Précisons que la cour pénale internationale a également émis un mandat d’arrêt contre Mohammed Deif, chef de la branche armée du Hamas, pour crimes contre l’humanité et crimes de guerre présumés commis sur le territoire de l’État d’Israël et de l’État de Palestine depuis au moins le 7 octobre 2023. Selon Israël, Mohammed Deif aurait été tué lors d’un bombardement aérien en juillet 2024, ce que conteste le Hamas.

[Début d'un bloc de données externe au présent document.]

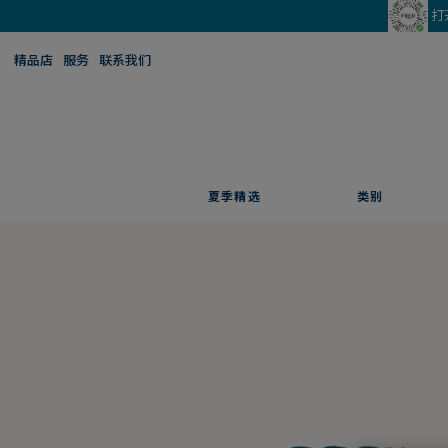
打
精品店
服务
联系我们
夏季精选
类别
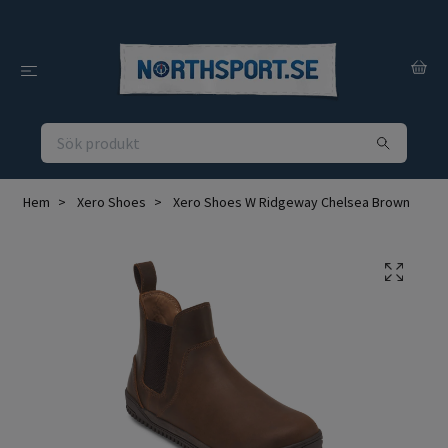
Hem
Xero Shoes
Xero Shoes W Ridgeway Chelsea Brown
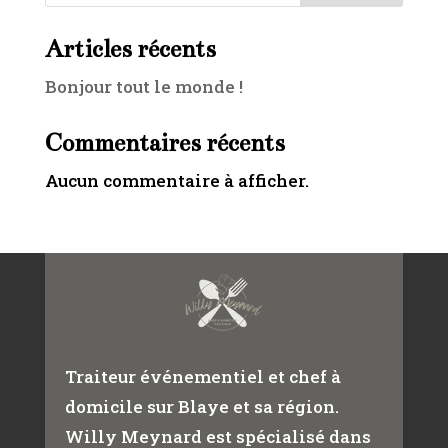
Articles récents
Bonjour tout le monde !
Commentaires récents
Aucun commentaire à afficher.
Traiteur événementiel et chef à
domicile sur Blaye et sa région.
Willy Meynard est spécialisé dans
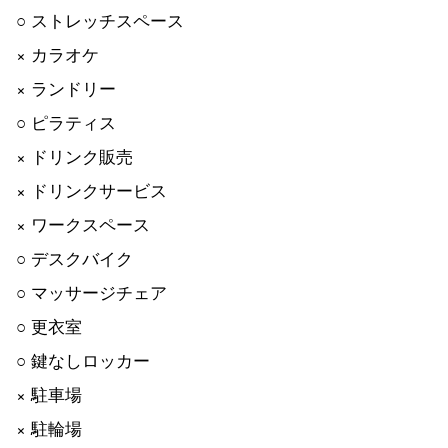
○ ストレッチスペース
× カラオケ
× ランドリー
○ ピラティス
× ドリンク販売
× ドリンクサービス
× ワークスペース
○ デスクバイク
○ マッサージチェア
○ 更衣室
○ 鍵なしロッカー
× 駐車場
× 駐輪場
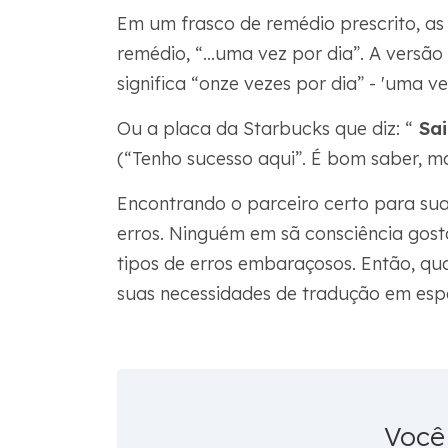
Em um frasco de remédio prescrito, as
remédio, “...uma vez por dia”. A versão 
significa “onze vezes por dia” - 'uma v
Ou a placa da Starbucks que diz: “
Sai
(“Tenho sucesso aqui”. É bom saber, m
Encontrando o parceiro certo para sua
erros. Ninguém em sã consciência gost
tipos de erros embaraçosos. Então, qual
suas necessidades de tradução em esp
Você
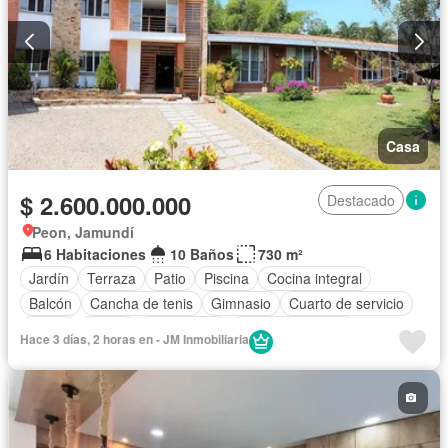
Casa
$ 2.600.000.000
Destacado
Peon, Jamundí
6 Habitaciones
10 Baños
730 m²
Jardín
Terraza
Patio
Piscina
Cocina integral
Balcón
Cancha de tenis
Gimnasio
Cuarto de servicio
Closet
Sauna
Gas natural
Vista panorámica
Hace 3 días, 2 horas en - JM Inmobiliaria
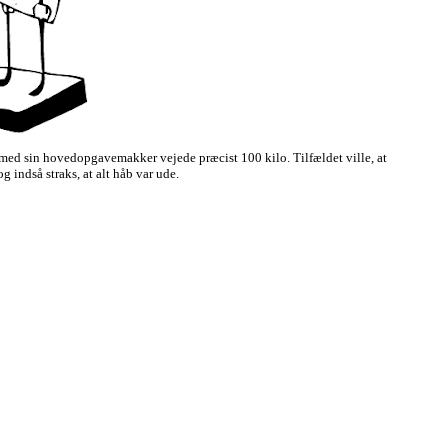
 med sin hovedopgavemakker vejede præcist 100 kilo. Tilfældet ville, at
indså straks, at alt håb var ude.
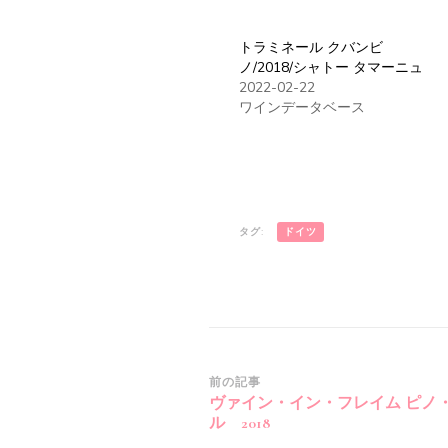
トラミネール クバンビ
ノ/2018/シャトー タマーニュ
2022-02-22
ワインデータベース
タグ:
ドイツ
投
前の記事
ヴァイン・イン・フレイム ピノ
稿
ル 2018
ナ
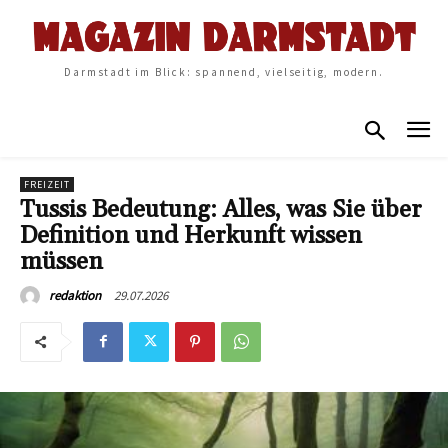
Darmstadt im Blick: spannend, vielseitig, modern.
FREIZEIT
Tussis Bedeutung: Alles, was Sie über
Definition und Herkunft wissen
müssen
29.07.2026
redaktion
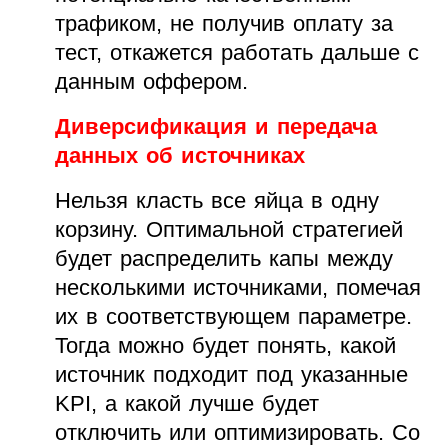
трафиком, не получив оплату за
тест, откажется работать дальше с
данным оффером.
Диверсификация и передача
данных об источниках
Нельзя класть все яйца в одну
корзину. Оптимальной стратегией
будет распределить капы между
несколькими источниками, помечая
их в соответствующем параметре.
Тогда можно будет понять, какой
источник подходит под указанные
KPI, а какой лучше будет
отключить или оптимизировать. Со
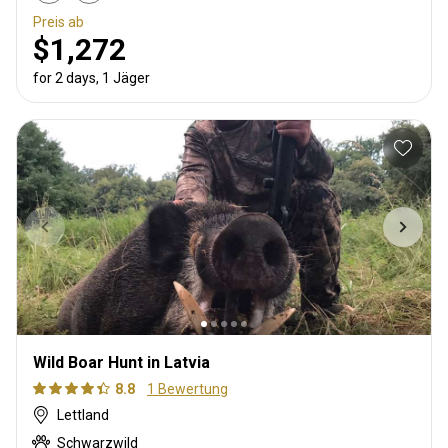
Preis ab
$1,272
for 2 days, 1 Jäger
Wild Boar Hunt in Latvia
8.8
1 Bewertung
Lettland
Schwarzwild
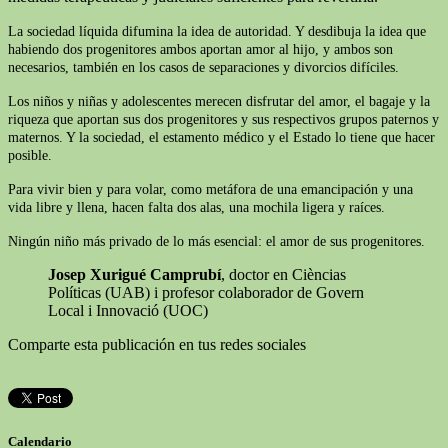
La sociedad líquida difumina la idea de autoridad. Y desdibuja la idea que
habiendo dos progenitores ambos aportan amor al hijo, y ambos son
necesarios, también en los casos de separaciones y divorcios difíciles.
Los niños y niñas y adolescentes merecen disfrutar del amor, el bagaje y la
riqueza que aportan sus dos progenitores y sus respectivos grupos paternos y
maternos. Y la sociedad, el estamento médico y el Estado lo tiene que hacer
posible.
Para vivir bien y para volar, como metáfora de una emancipación y una
vida libre y llena, hacen falta dos alas, una mochila ligera y raíces.
Ningún niño más privado de lo más esencial: el amor de sus progenitores.
Josep Xurigué Camprubí
, doctor en Cièncias
Políticas (UAB) i profesor colaborador de Govern
Local i Innovació (UOC)
Comparte esta publicación en tus redes sociales
Calendario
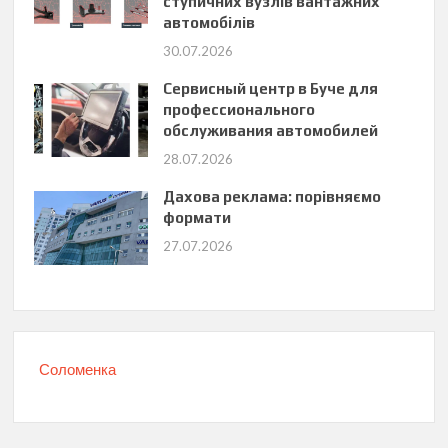
ступичних вузлів вантажних
автомобілів
30.07.2026
Сервисный центр в Буче для
профессионального
обслуживания автомобилей
28.07.2026
Дахова реклама: порівняємо
формати
27.07.2026
Соломенка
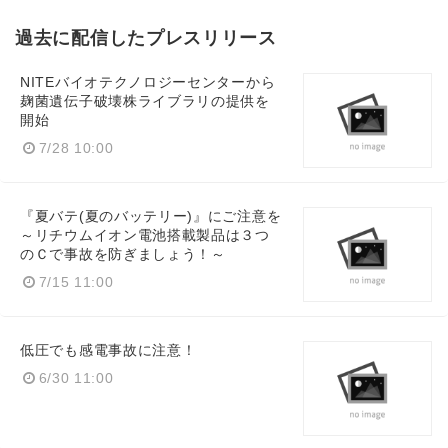
過去に配信したプレスリリース
NITEバイオテクノロジーセンターから
麹菌遺伝子破壊株ライブラリの提供を
開始
7/28 10:00
『夏バテ(夏のバッテリー)』にご注意を
～リチウムイオン電池搭載製品は３つ
のＣで事故を防ぎましょう！～
7/15 11:00
低圧でも感電事故に注意！
6/30 11:00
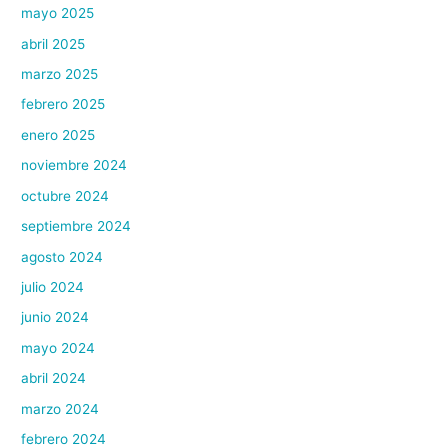
mayo 2025
abril 2025
marzo 2025
febrero 2025
enero 2025
noviembre 2024
octubre 2024
septiembre 2024
agosto 2024
julio 2024
junio 2024
mayo 2024
abril 2024
marzo 2024
febrero 2024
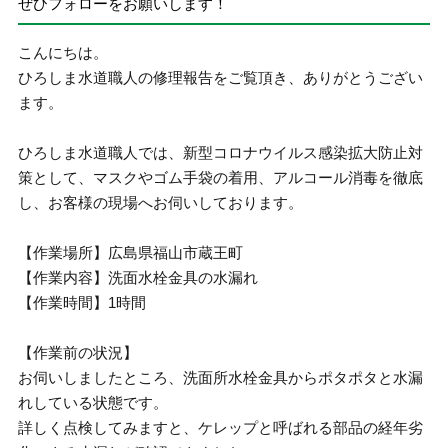
ぜひフォローをお願いします！
こんにちは。
ひろしま水道職人の修理報告をご覧頂き、ありがとうござい
ます。
ひろしま水道職人では、新型コロナウイルス感染拡大防止対
策として、マスクやゴム手袋の着用、アルコール消毒を徹底
し、お客様の現場へお伺いしております。
【作業場所】広島県福山市蔵王町
【作業内容】洗面水栓金具の水漏れ
【作業時間】1時間
【作業前の状況】
お伺いしましたところ、洗面所水栓金具からポタポタと水漏
れしている状態です。
詳しく点検してみますと、ケレップと呼ばれる部品の経年劣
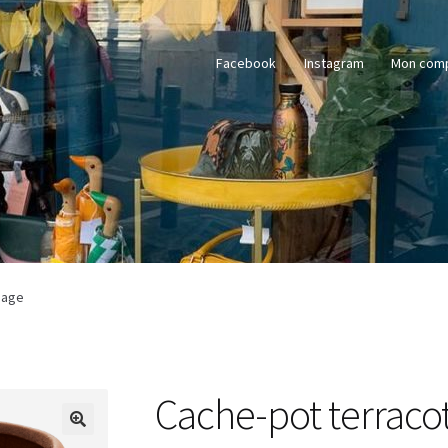
Facebook
Instagram
Mon com
sage
Cache-pot terracot
🔍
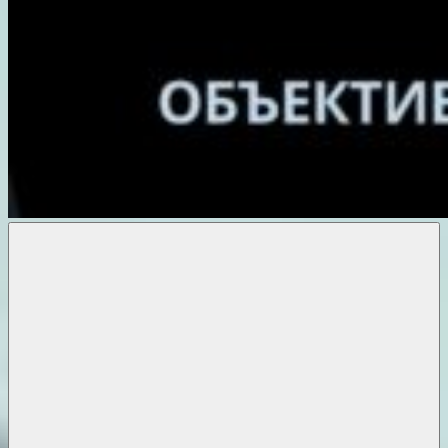
Объективные
новости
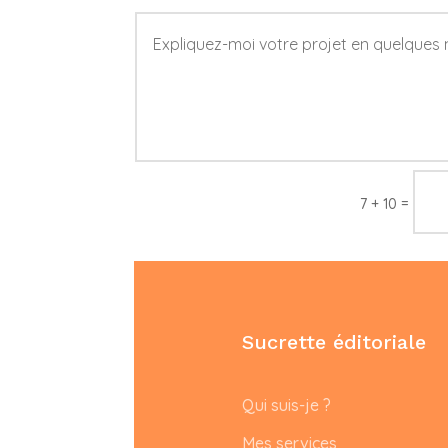
=
7 + 10
Sucrette éditoriale
Qui suis-je ?
Mes services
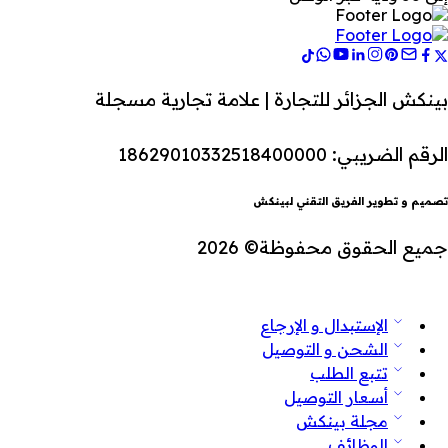
بينكش الجزائر للتجارة | علامة تجارية مسجلة
الرقم الضريبي: 18629010332518400000
تصميم و تطوير الفريق التقني لبينكش
جميع الحقوق محفوظة© 2026
الإستبدال و الإرجاع
الشحن و التوصيل
تتبع الطلب
أسعار التوصيل
مجلة بينكش
الوظائف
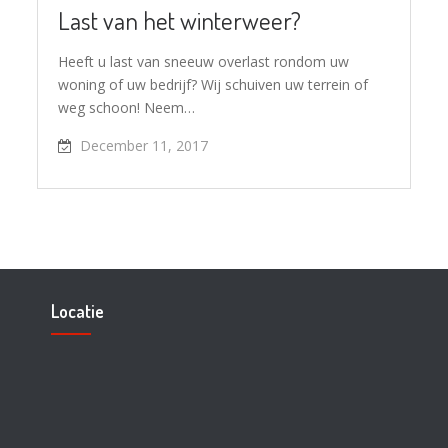
Last van het winterweer?
Heeft u last van sneeuw overlast rondom uw
woning of uw bedrijf? Wij schuiven uw terrein of
weg schoon! Neem…
December 11, 2017
Locatie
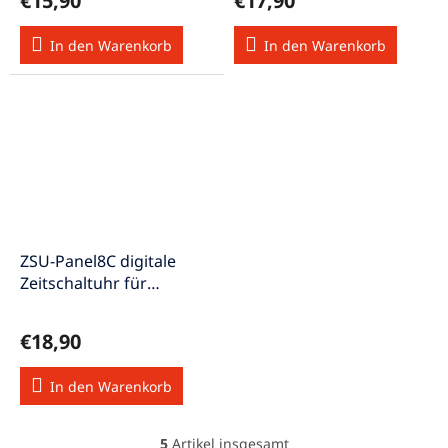
€15,90
€17,90
In den Warenkorb
In den Warenkorb
ZSU-Panel8C digitale
Zeitschaltuhr für
Schalttafel-Einbau 230V
3600W
€18,90
In den Warenkorb
5
Artikel insgesamt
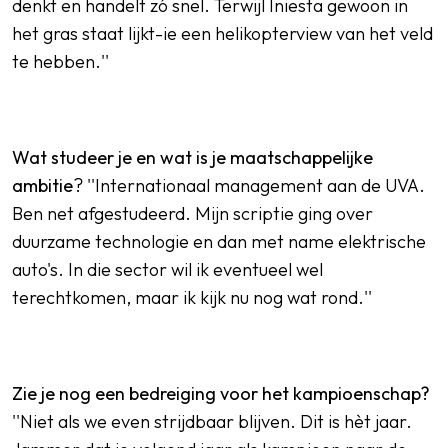
denkt en handelt zó snel. Terwijl Iniesta gewoon in
het gras staat lijkt-ie een helikopterview van het veld
te hebben.''
Wat studeer je en wat is je maatschappelijke
ambitie
? ''Internationaal management aan de UVA.
Ben net afgestudeerd. Mijn scriptie ging over
duurzame technologie en dan met name elektrische
auto's. In die sector wil ik eventueel wel
terechtkomen, maar ik kijk nu nog wat rond.''
Zie je nog een bedreiging voor het kampioenschap?
''Niet als we even strijdbaar blijven. Dit is hèt jaar.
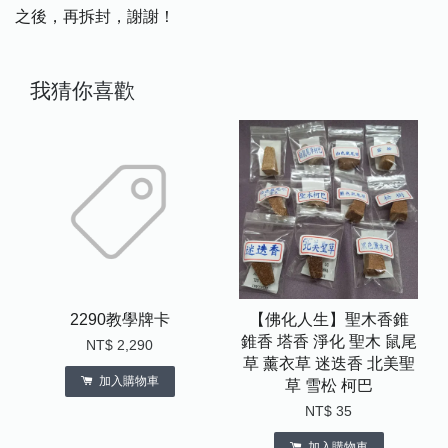
之後，再拆封，謝謝！
我猜你喜歡
2290教學牌卡
【佛化人生】聖木香錐
錐香 塔香 淨化 聖木 鼠尾
NT$ 2,290
草 薰衣草 迷迭香 北美聖
加入購物車
草 雪松 柯巴
NT$ 35
加入購物車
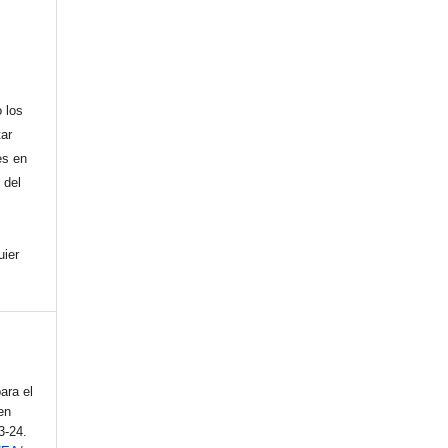
,
 los
tar
es en
 del
uier
ara el
en
 3-24.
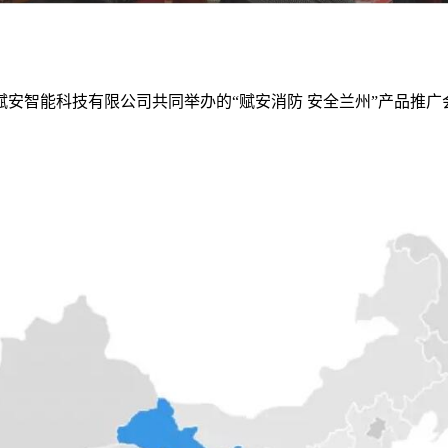
州赋安智能科技有限公司共同举办的“赋安消防 安全兰州”产品推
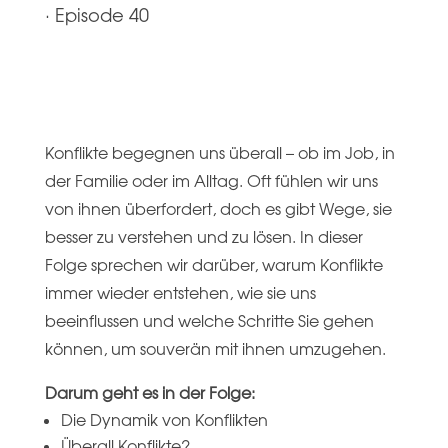
·
Episode 40
Konflikte begegnen uns überall – ob im Job, in
der Familie oder im Alltag. Oft fühlen wir uns
von ihnen überfordert, doch es gibt Wege, sie
besser zu verstehen und zu lösen. In dieser
Folge sprechen wir darüber, warum Konflikte
immer wieder entstehen, wie sie uns
beeinflussen und welche Schritte Sie gehen
können, um souverän mit ihnen umzugehen.
Darum geht es in der Folge:
Die Dynamik von Konflikten
Überall Konflikte?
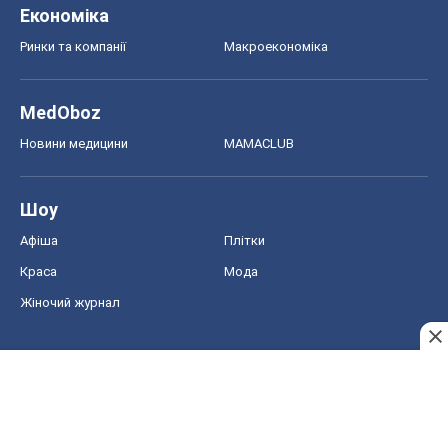
Економіка
Ринки та компанії
Макроекономіка
MedOboz
Новини медицини
MAMACLUB
Шоу
Афіша
Плітки
Краса
Мода
Жіночий журнал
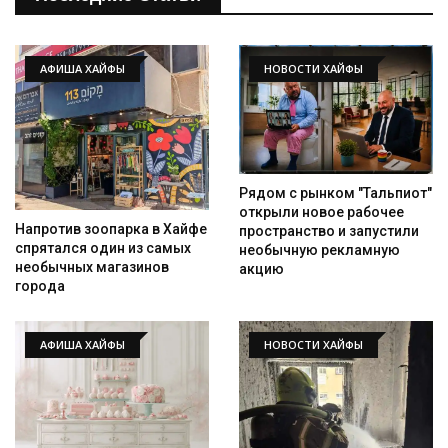
АФИША ХАЙФЫ
НОВОСТИ ХАЙФЫ
Рядом с рынком "Тальпиот"
открыли новое рабочее
Напротив зоопарка в Хайфе
пространство и запустили
спрятался один из самых
необычную рекламную
необычных магазинов
акцию
города
АФИША ХАЙФЫ
НОВОСТИ ХАЙФЫ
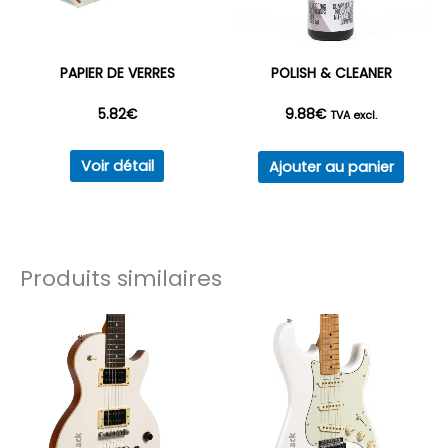
choisies
sur
la
PAPIER DE VERRES
POLISH & CLEANER
page
5.82
€
9.88
€
du
TVA excl.
produit
Ce
Voir détail
Ajouter au panier
produit
a
plusieurs
variations.
Produits similaires
Les
options
peuvent
être
choisies
sur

Les partisans de l’actuel pouvoir israélien sont indignés qu’un même traitement s’applique à un chef « terroriste » du Hamas autant qu’à des chefs « démocrates » israéliens. Peuvent-ils penser que la réciproque existe ? Des Palestiniens choqués que des chefs du Hamas puissent être mis au même plan que les dirigeant israéliens ?
Si ces trois responsables sont épinglés, ce n’est pas fini, il faut rappeler que la cour pénale internationale a les moyens et la possibilité juridique d’émettre des mandats secrets de façon à protéger les témoins et le sérieux de l’investigation. D’autres enquêtes sont peut-être en cours.
Les membres de la cour pénale internationale font l’objet de toutes les pressions possibles, voire même physiques. Trump et son entourage ont promis de faire taire ces empêcheurs.
Nous voici devant la plus vieille lutte du monde entre le droit de la force et la force du droit.